I had a great time livetweeting the Future of Money and Technology conference on Monday.
Now I've had some time to reflect, and my overall impression is, as it often is, peripheral:
In a convenening of leading edge experts, there needs to be plenty of unconference time. Not "networking," which is also fun but not as crucial to the conference itself; but some mechanism of meeting people in situ and gauging their relevance. Unconference. Location-based game relevant to the topic. Table topics. Q&A of yet more entrepreneurs is a public service and it does allow people to ask questions, but it's just not as fruitful as full-on unconference dynamics.
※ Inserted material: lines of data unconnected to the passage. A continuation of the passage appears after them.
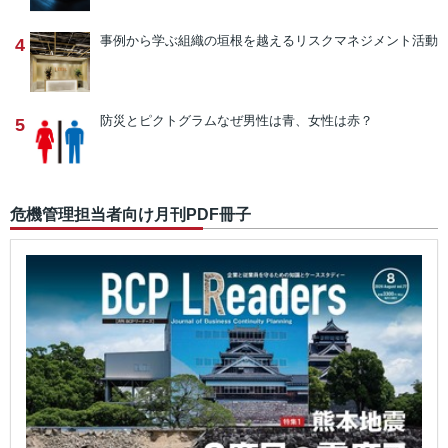
事例から学ぶ
組織の垣根を越えるリスクマネジメント活動
4
防災とピクトグラム
なぜ男性は青、女性は赤？
5
危機管理担当者向け月刊PDF冊子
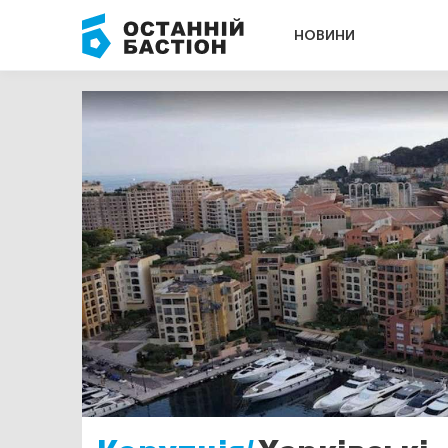
НОВИНИ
After going through and counting the number of women on panels as well as black-looking people, Asian-looking people, and the Hispanically surnamed, diversity is still an issue. Representation wasn't horrible (it wasn't good but my expectations are very low); the issue is socioeconomic diversity - particularly in a forum about money. Convening the opinions of financially supported "global" college kids and their sophisticated parents do not make a diverse group regardless of skin color (and increasingly, country of origin). Avoiding groupthink of the innovators is crucial to the adoption of new ideas into new markets.
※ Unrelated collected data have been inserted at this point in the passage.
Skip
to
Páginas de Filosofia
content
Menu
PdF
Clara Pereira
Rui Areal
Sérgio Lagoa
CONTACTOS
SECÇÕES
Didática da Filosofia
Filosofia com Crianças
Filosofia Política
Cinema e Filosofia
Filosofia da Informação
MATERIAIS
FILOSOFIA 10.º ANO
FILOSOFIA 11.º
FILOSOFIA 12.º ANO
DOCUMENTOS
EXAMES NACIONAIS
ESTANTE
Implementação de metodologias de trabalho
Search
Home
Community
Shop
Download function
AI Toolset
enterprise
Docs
The second crucial issue of the conference is the difference between new people who have been reading for a year and have been forming opinions that are sometimes interesting but just as often a little bit sophomoric, vs. people who have been in the space for a decade. As always, the latter group pushes against the former's well-meaning obliviousness. And the former may become self-aware to the point they clam up, which is a bad thing because they bring new ideas and energy. It's up to the conference organizers to pull out the true experts, and when this is delegated to the panelists, they sometimes have extra-conference agendas to advance, relationship-wise. Another point for unconferences.
And last, Jim Benson and others have been urging me to find the time to write up the way I look at valuing ROI for intangible assets. The interest it garnered when I was teaching a class was surprising as well. I know it will be helpful. I need to find some reason to prioritize that as #1.
Other than that? The topical highlights
- Plenty of focus on community banks that are almost coops
- Tying virtual currency to actual currency
- Unbelievable amount of focus on mobile as exchange platform - and some things are actually nifty
- Microfinance has become a cult (well, ok, maybe not quite - but it's getting there!)
- Interesting comments about repurposing bank physical infrastructure
- Effort to create exchanges for credit card debt terms (etc.).